→ Task details: Search the records for the string "илистой", then copy each line that has it.

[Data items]
• • • • •

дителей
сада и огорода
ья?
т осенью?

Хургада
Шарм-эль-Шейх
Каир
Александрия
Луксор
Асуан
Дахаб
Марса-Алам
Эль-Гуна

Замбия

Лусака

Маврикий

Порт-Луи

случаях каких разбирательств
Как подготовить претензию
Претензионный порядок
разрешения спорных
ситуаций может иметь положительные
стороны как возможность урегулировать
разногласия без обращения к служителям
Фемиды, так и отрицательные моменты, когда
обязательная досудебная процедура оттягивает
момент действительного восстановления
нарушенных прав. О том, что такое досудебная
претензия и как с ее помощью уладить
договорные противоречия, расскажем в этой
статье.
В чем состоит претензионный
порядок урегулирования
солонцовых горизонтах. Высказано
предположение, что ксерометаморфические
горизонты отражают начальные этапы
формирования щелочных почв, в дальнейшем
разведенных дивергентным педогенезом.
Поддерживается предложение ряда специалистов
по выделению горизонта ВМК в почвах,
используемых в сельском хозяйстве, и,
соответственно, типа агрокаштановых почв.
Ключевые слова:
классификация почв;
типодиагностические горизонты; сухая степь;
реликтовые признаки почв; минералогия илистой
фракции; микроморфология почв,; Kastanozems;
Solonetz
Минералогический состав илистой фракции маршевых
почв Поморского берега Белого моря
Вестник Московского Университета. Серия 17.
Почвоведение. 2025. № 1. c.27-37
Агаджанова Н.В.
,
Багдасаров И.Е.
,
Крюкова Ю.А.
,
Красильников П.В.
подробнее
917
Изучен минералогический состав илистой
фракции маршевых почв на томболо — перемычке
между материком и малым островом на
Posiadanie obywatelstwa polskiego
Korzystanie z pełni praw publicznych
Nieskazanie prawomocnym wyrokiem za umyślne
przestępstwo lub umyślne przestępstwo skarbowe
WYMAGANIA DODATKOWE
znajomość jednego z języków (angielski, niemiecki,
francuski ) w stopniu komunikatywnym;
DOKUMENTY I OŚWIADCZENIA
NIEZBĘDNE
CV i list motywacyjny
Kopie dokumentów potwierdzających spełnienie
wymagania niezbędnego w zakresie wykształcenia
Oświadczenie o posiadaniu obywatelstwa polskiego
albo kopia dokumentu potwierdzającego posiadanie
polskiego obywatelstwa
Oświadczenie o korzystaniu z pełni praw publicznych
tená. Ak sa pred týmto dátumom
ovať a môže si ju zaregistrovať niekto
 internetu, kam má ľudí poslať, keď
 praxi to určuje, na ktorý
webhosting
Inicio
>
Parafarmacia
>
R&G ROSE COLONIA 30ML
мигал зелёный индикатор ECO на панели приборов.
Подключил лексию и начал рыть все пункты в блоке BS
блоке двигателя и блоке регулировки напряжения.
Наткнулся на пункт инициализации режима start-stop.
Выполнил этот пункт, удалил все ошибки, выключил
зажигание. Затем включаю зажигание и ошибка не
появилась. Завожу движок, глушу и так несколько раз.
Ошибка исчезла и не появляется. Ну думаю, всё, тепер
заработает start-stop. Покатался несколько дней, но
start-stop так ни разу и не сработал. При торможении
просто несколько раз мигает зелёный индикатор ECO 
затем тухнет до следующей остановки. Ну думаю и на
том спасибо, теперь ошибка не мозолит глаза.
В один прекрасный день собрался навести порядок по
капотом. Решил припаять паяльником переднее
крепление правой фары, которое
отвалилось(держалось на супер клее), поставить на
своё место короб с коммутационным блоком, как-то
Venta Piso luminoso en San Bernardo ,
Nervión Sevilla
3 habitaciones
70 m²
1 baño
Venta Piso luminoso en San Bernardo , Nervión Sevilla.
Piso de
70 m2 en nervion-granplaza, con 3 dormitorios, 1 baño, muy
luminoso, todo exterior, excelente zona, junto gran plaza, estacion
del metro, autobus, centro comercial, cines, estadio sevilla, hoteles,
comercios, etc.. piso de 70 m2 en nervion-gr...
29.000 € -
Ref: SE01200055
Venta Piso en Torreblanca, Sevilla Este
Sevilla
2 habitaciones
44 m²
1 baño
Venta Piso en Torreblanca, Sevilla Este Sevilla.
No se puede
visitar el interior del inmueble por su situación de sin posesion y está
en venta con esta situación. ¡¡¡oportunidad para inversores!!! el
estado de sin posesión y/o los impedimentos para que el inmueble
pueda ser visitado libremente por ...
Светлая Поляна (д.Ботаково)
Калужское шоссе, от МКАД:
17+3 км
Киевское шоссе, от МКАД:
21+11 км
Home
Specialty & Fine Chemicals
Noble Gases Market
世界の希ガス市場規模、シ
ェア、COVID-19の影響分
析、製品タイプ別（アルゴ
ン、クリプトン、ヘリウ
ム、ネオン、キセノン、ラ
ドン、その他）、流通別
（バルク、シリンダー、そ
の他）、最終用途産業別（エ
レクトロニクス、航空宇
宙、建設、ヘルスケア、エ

• • • • •

→ Written response:
реликтовые признаки почв; минералогия илистой
Минералогический состав илистой фракции маршевых
Изучен минералогический состав илистой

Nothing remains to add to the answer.